The SQL commonplace is aware of an fascinating function the place you possibly can undertaking any practical dependencies of a main (or distinctive) key that’s listed within the GROUP BY
clause with out having so as to add that practical dependency to the GROUP BY
clause explicitly.
What does this imply? Contemplate this easy schema:
CREATE TABLE writer (
id INT NOT NULL PRIMARY KEY,
title TEXT NOT NULL
);
CREATE TABLE e book (
id INT NOT NULL PRIMARY KEY,
author_id INT NOT NULL REFERENCES writer,
title TEXT NOT NULL
);
As a way to rely the variety of books by writer, we have a tendency to jot down:
SELECT a.title, rely(b.id)
FROM writer a
LEFT JOIN e book b ON a.id = b.author_id
GROUP BY
a.id, -- Required, as a result of names aren't distinctive
a.title -- Required in some dialects, however not in others
We now have to group by one thing distinctive on this case, as a result of if two authors are known as John Doe, we nonetheless need them to supply separate teams. So GROUP BY a.id
is a given.
We’re used to additionally GROUP BY a.title
, particularly in these dialects that require this, since we record a.title
within the SELECT
clause:
- Db2
- Derby
- Exasol
- Firebird
- HANA
- Informix
- Oracle
- SQL Server
However is it actually required? It isn’t as per the SQL commonplace, as a result of there’s a practical dependency between writer.id
and writer.title
. In different phrases, for every worth of writer.id
, there may be precisely one doable worth of writer.title
, or writer.title
is a operate of writer.id
Which means it doesn’t matter if we GROUP BY
each columns, or solely the first key. The end result have to be the identical in each instances, therefore that is doable:
SELECT a.title, rely(b.id)
FROM writer a
LEFT JOIN e book b ON a.id = b.author_id
GROUP BY a.id
Which SQL dialects help this?
At the very least the next SQL dialects help this language function:
- CockroachDB
- H2
- HSQLDB
- MariaDB
- MySQL
- PostgreSQL
- SQLite
- Yugabyte
It’s noteworthy that MySQL used to easily ignore whether or not a column might be projected unambiguously or not, within the presence of GROUP BY
. Whereas the next question was rejected in most dialects, it was not, in MySQL, previous to the introduction of the ONLY_FULL_GROUP_BY mode:
SELECT author_id, title, rely(*)
FROM writer
GROUP BY author_id
What ought to we show for writer.title
, if an writer has written a couple of e book? It doesn’t make sense, but MySQL nonetheless used to permit it, and would simply undertaking any arbitrary worth from the group.

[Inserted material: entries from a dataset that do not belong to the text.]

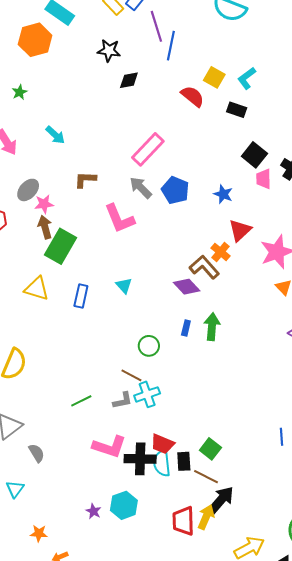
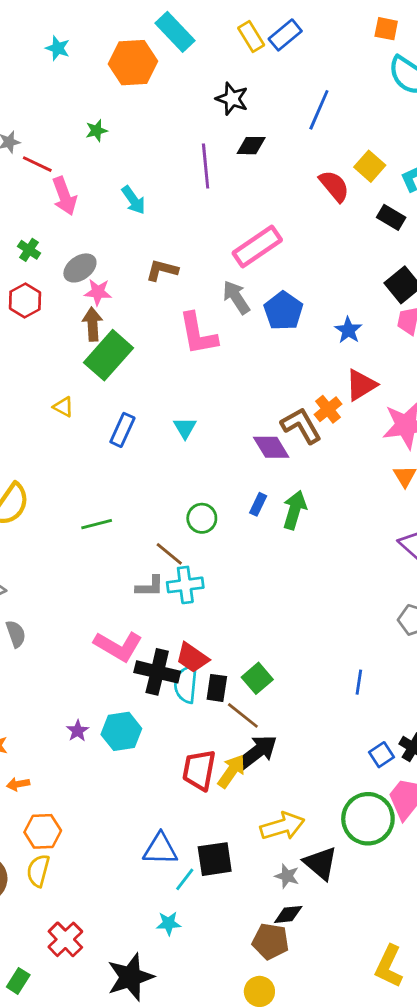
purple line: (156, 26) -> (206, 166), moved
yellow triangle: (37, 289) -> (63, 407), size x0.6
green line: (81, 401) -> (97, 524), moved

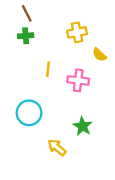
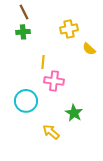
pink cross: (78, 80) -> (54, 81), moved

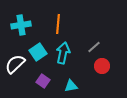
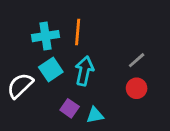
cyan cross: (21, 25) -> (45, 36), moved
gray line: (94, 47) -> (137, 60), moved
purple square: (43, 81) -> (70, 108), moved

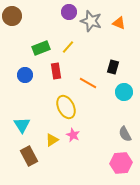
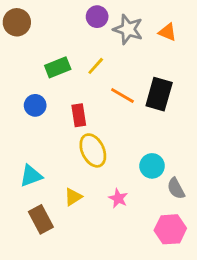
black rectangle: (113, 67) -> (159, 94), size x1.6
red rectangle: (56, 71) -> (79, 115), moved
orange line: (88, 83) -> (122, 96), moved
cyan circle: (124, 92) -> (152, 166), moved
cyan triangle: (22, 125) -> (31, 176), turned 42
pink star: (73, 135) -> (118, 198), moved

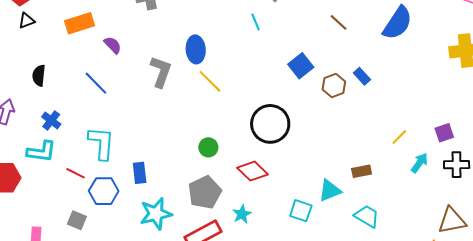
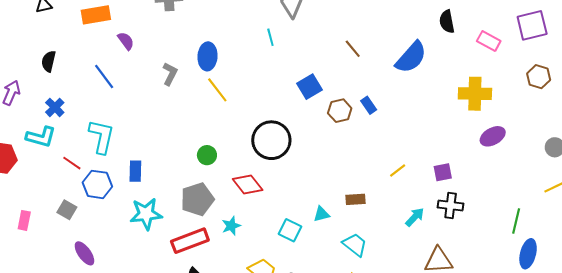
gray L-shape: (161, 72) -> (170, 74), size x0.7
cyan arrow: (420, 163) -> (415, 217), moved
cyan triangle: (330, 191) -> (321, 214), size x0.7

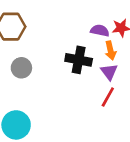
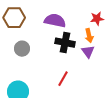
purple semicircle: (100, 31) -> (55, 21), moved, size x1.5
red line: (108, 97) -> (63, 79), moved

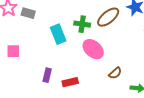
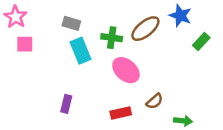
gray rectangle: (28, 13) -> (71, 23), moved
pink square: (13, 51) -> (25, 44), moved
red rectangle: (70, 82) -> (121, 113), moved

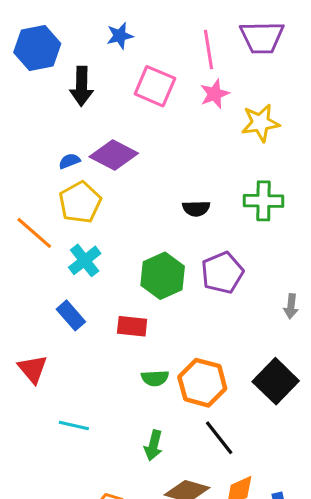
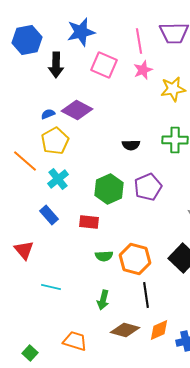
blue star: (120, 36) -> (81, 32), size x1.6
black line: (219, 438) -> (146, 295), turned 30

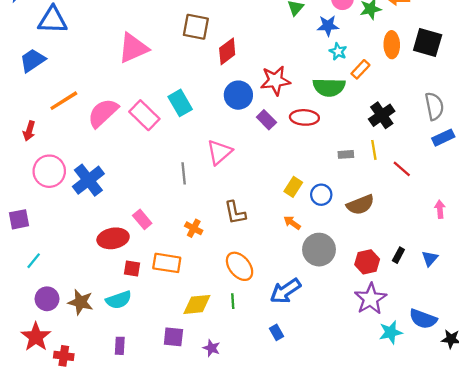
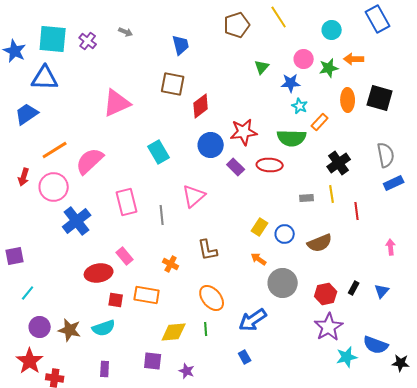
pink rectangle: (144, 115) -> (127, 202), moved, turned 32
red line: (402, 169) -> (357, 211), turned 42
pink circle: (49, 171) -> (54, 187), moved

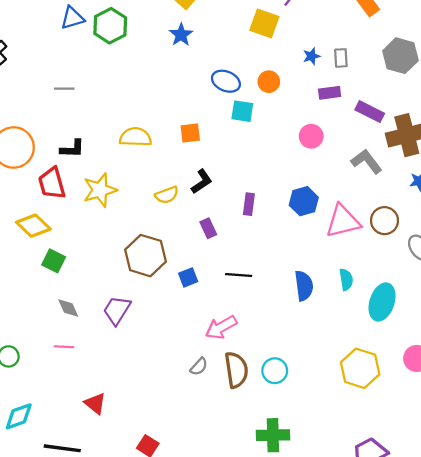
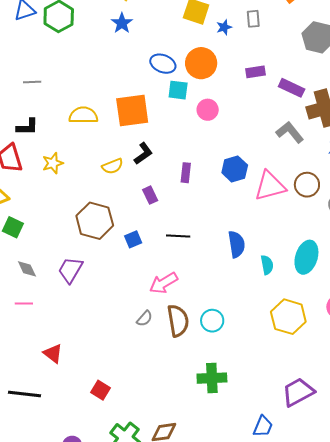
blue star: (311, 56) -> (224, 27), moved
gray rectangle: (341, 58) -> (253, 19), moved
orange circle: (269, 82) -> (201, 63), size x1.6
gray line: (64, 89) -> (32, 82), moved
orange square: (190, 133) -> (132, 111), size x1.8
pink circle: (311, 136) -> (208, 110), moved
yellow star: (100, 190) -> (53, 163), size x0.7
cyan semicircle: (346, 279) -> (267, 265), moved

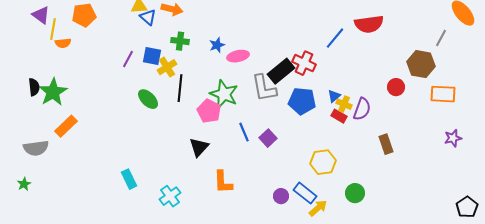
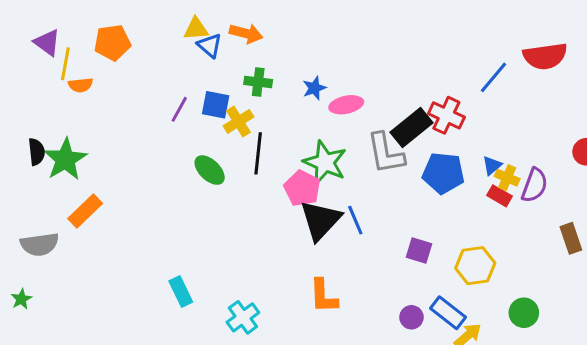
purple square: (268, 138) -> (419, 250), moved, turned -30
black triangle: (199, 147) -> (320, 220), moved, size x1.4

Immediately, MySQL solely permits for projecting columns with a practical dependency on the GROUP BY
clause, as is permitted by the SQL commonplace.
Professionals & Cons
Whereas the shorter syntax that avoids the additional columns is likely to be simpler to take care of (simple to undertaking further columns, if required), there may be some danger of queries breaking in manufacturing, particularly when underlying constraints are disabled, e.g. for a migration. Whereas it’s unlikely {that a} main secret’s disabled in a dwell system, it might nonetheless be the case, and with out the important thing, a beforehand legitimate question will not be legitimate for a similar motive why MySQL’s previous interpretation was invalid: There’s not a assure of practical dependency.
Different syntax
Ranging from jOOQ 3.16, and #11834, it is going to be doable to reference tables straight within the GROUP BY
clause, as a substitute of particular person columns. For instance:
SELECT a.title, rely(b.id)
FROM writer a
LEFT JOIN e book b ON a.id = b.author_id
GROUP BY a
The semantics will probably be:
- If the desk has a main key (composite or not), use that within the
GROUP BY
clause, as a substitute - If the desk doesn’t have a main key, record all of the columns from the desk as a substitute.
Since not one of the RDBMS supported by jOOQ at the moment helps this syntax, it’s a purely artificial jOOQ feature.